Souvenirs de Ruhama

Les raisons politiques et culturelles du départ des juifs du Maroc


Les raisons politiques et culturelles du départ des juifs du Maroc

Les raisons politiques et culturelles du départ des
juifs du Maroc
Par Yigal Bin-Nun, Université de Tel Aviv
29 nov 2012 ?



Les raisons pour lesquelles les Juifs du Maroc quittèrent leur pays natal
sont diverses. Cependant, elles ont toutes un rapport avec les
inquiétudes concernant un avenir confiant dans le Maroc indépendant.

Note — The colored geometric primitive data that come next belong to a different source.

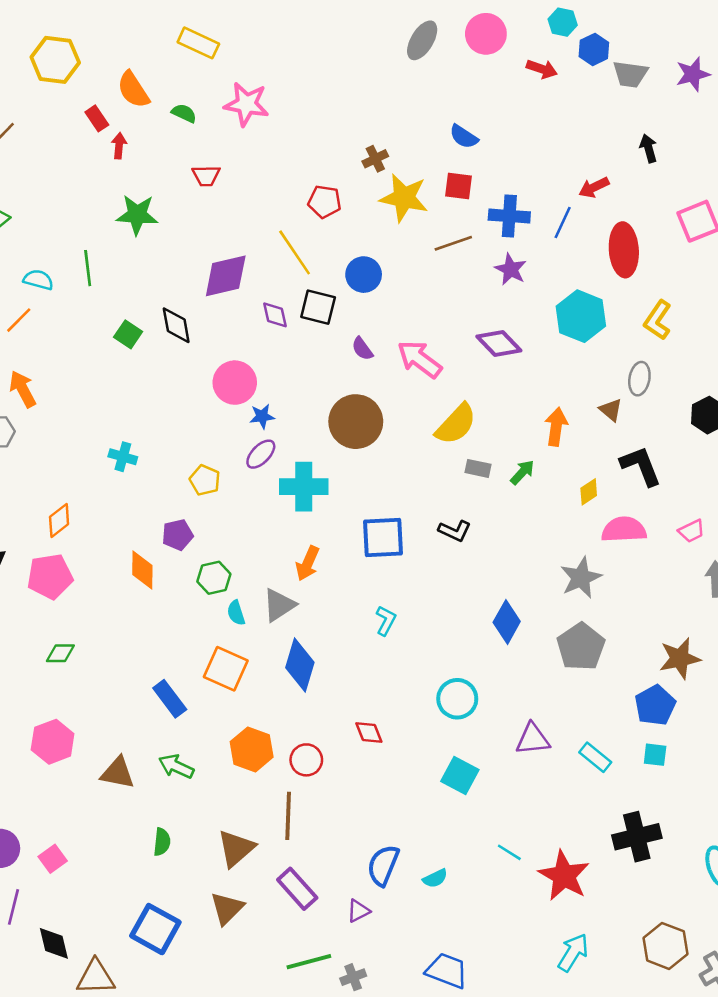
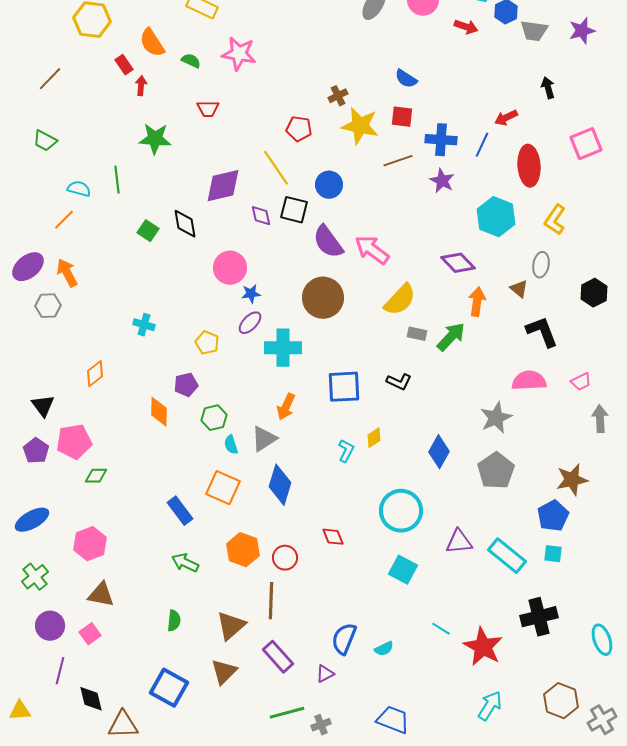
purple diamond: (499, 344) -> (458, 263), moved
purple semicircle: (362, 349) -> (328, 242), size x1.8
green arrow: (522, 472) -> (451, 337), size x1.5
yellow diamond: (589, 492) -> (374, 438), moved
pink pentagon: (50, 576) -> (74, 442), moved
cyan circle: (457, 699) -> (401, 511), size x1.4
cyan rectangle: (595, 757) -> (507, 556), size x1.5
brown triangle: (118, 773) -> (101, 595), moved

Ce pays, sorti du colonialisme, avait une longue tradition où l'islam
constituait le noyau de sa civilisation. Il posait ainsi d'emblée un
problème d'incompatibilité avec l'éventuelle possibilité d'intégrer dans
sa société une minorité juive. Malgré les innombrables déclarations
d'apaisement, la classe dirigeante marocaine était relativement
consciente de ce problème, que les pays laïques en Europe occidentale
avaient tenté de résoudre avec un certain succès.



Hassan II

L'émigration juive après l'indépendance du Maroc s'effectua
clandestinement entre 1956 et septembre 1961. Ce n'est qu'après ce qu'on
appelle « l'accord de compromis » conclu entre Israël et Hassan II que
commença l'évacuation de la communauté entre le 28 novembre 1961 et la
fin 1966. À la question pourquoi les Juifs quittèrent le Maroc, la cause
immédiate serait une « psychose de départ » qui s'empara de cette
communauté. Etant donné que dans la période évoquée ces départs
s'effectuèrent dans une atmosphère de discrétion, on ne pouvait évaluer
convenablement leur ampleur.

Les média ne publiant pas de données sur ce sujet tabou, chacun alimentait son imagination de ce qu'il pouvait observer et en déduire. Dans l'imaginaire juif de l'époque, le rythme de l'émigration avait atteint des proportions telles que chaque famille juive pensait que tous ses
proches avaient déjà quitté le pays et qu'elle était une des dernières à n'avoir
pas pris son destin en main. Ceux qui n'avaient pas encore quitté savaient
pertinemment que tôt ou tard ils seraient contraints de le faire.

LA PSYCHOSE DES DÉPARTS

Mais la psychose des départs fut provoquée non pas par les émissaires
israéliens qui étaient étonnés de la constater, mais plutôt par les autorités
marocaines qui s'efforçaient de l'empêcher. En d'autres termes, plus les
autorités marocaines créaient des difficultés pour endiguer les départs des
Juifs et les exhorter à rester, plus leur désir de quitter le Maroc grandissait,
de peur que plus tard ce serait irréalisable. Parallèlement à la panique des
départs, les Juifs étaient constamment angoissés par la question capitale : le
Maroc indépendant pouvait il à long terme continuer à manifester sa
tolérance envers eux ? Le simple doute quant à la réponse à cette question
pouvait à lui seul suffire à les empresser à partir. Cela étant dit, durant
l'époque indépendante du Maroc il n'y a presque jamais eu d'atteinte grave à
leur condition. Néanmoins, le doute, les craintes et la panique pouvaient
transformer de paisibles citoyens loyaux en émigrants potentiels, lorsque l'on
porte atteinte à leur liberté de circulation.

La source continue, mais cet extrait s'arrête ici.